I have an array of such floats:
[1.91, 2.87, 3.61, 10.91, 11.91, 12.82, 100.73, 100.71, 101.89, 200]
Now I want to split the array as follows:
[[1.91, 2.87, 3.61] , [10.91, 11.91, 12.82] , [100.73, 100.71, 101.89] , [200]]
// [200] will be considered an outlier due to less cluster support
I need to find this segment for multiple arrays, and I don't know what section size should be. I tried to do this using hierarchical clustering (Agglomerative) and it gives me satisfactory results. However, the problem is that I was asked not to use clustering algorithms for a one-dimensional problem, since their theoretical justification (as well as for multidimensional data) does not have for this.

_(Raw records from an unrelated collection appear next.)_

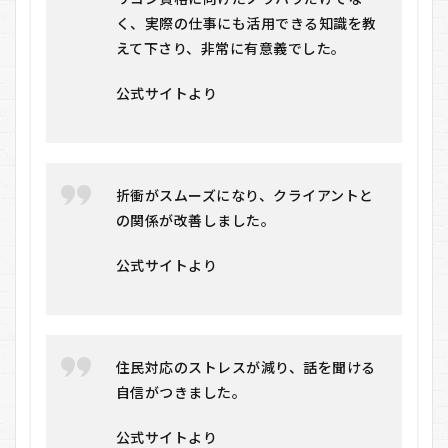
ャ
く、実際の仕事にも活用できる知識を教
リ
ア
えて下さり、非常に有意義でした。
コ
ン
公式サイトより
サ
ル
タ
ン
ト
養
折衝がスムーズになり、クライアントと
成
の関係が改善しました。
講
習
に
公式サイトより
関
す
るQ
＆A
8.1
住民対応のストレスが減り、話を聞ける
Q1.
自信がつきました。
未経
験で
も受
公式サイトより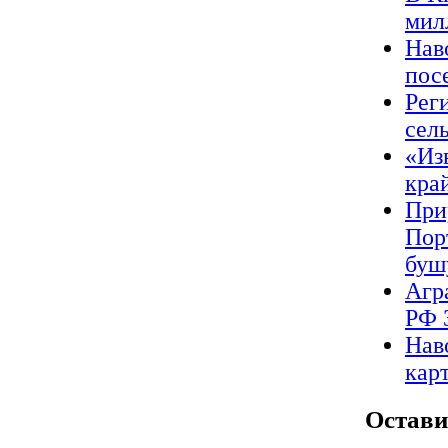
мил
Нав
пос
Рег
сел
«Из
кра
При
Пор
буш
Агр
РФ 
Нав
кар
Остави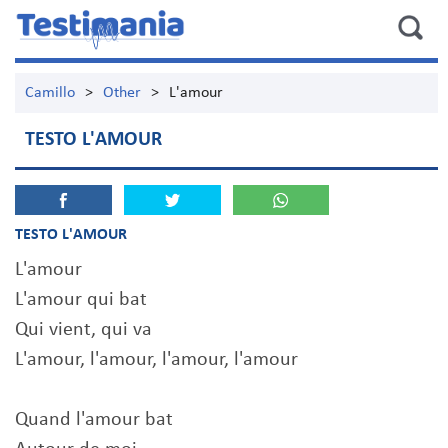
Camillo
>
Other
>
L'amour
TESTO L'AMOUR
TESTO L'AMOUR
L'amour
L'amour qui bat
Qui vient, qui va
L'amour, l'amour, l'amour, l'amour
Quand l'amour bat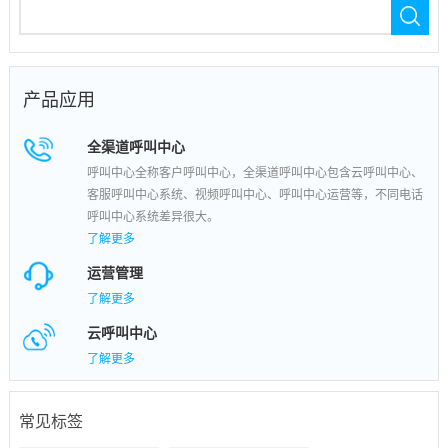
产品应用
全渠道呼叫中心
呼叫中心全称客户呼叫中心，全渠道呼叫中心包含云呼叫中心、
客服呼叫中心系统、视频呼叫中心、呼叫中心运营等，不同电话
呼叫中心系统差异很大。
了解更多
运营管理
了解更多
云呼叫中心
了解更多
常见标签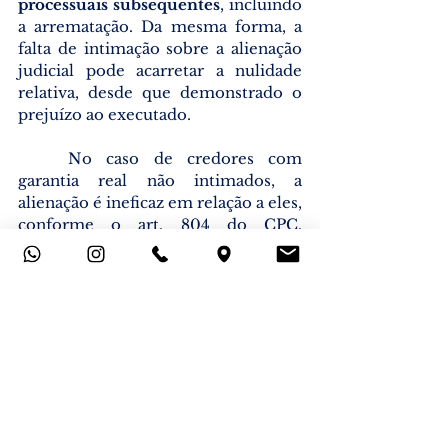
processuais subsequentes
, incluindo 
a arrematação. Da mesma forma, a 
falta de intimação sobre a alienação 
judicial pode acarretar a nulidade 
relativa, desde que demonstrado o 
prejuízo ao executado.
	No caso de credores com 
garantia real não intimados, a 
alienação é ineficaz em relação a eles, 
conforme o art. 804 do CPC, 
podendo levar à desconstituição da 
arrematação ou restrições aos 
direitos do arrematante
.
A jurisprudência tem 
consolidado o entendimento de que 
a comunicação adequada ao 
executado revel é essencial para a 
validade da arrematação. 
Tribunais 
superiores têm anulado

I spent a lot of time to find a solution. However, the sentences look very different: this and this VS. and and.
I found another suggestion, not clustering, i.e. natural gap optimization . However, it is also necessary to declare the partition number, for example, K-means (right?).
This is rather confusing (especially because I have to perform such segmentation on multiple arrays, and it is impossible to find out the optimal number of partitions).
Is there a way to find partitions (so we can reduce the variance within partitions and maximize the difference between partitions) with some theoretical justification?
Any pointers to articles / articles (if available for implementing C / C ++ / Java) with some theoretical justification will be very useful to me.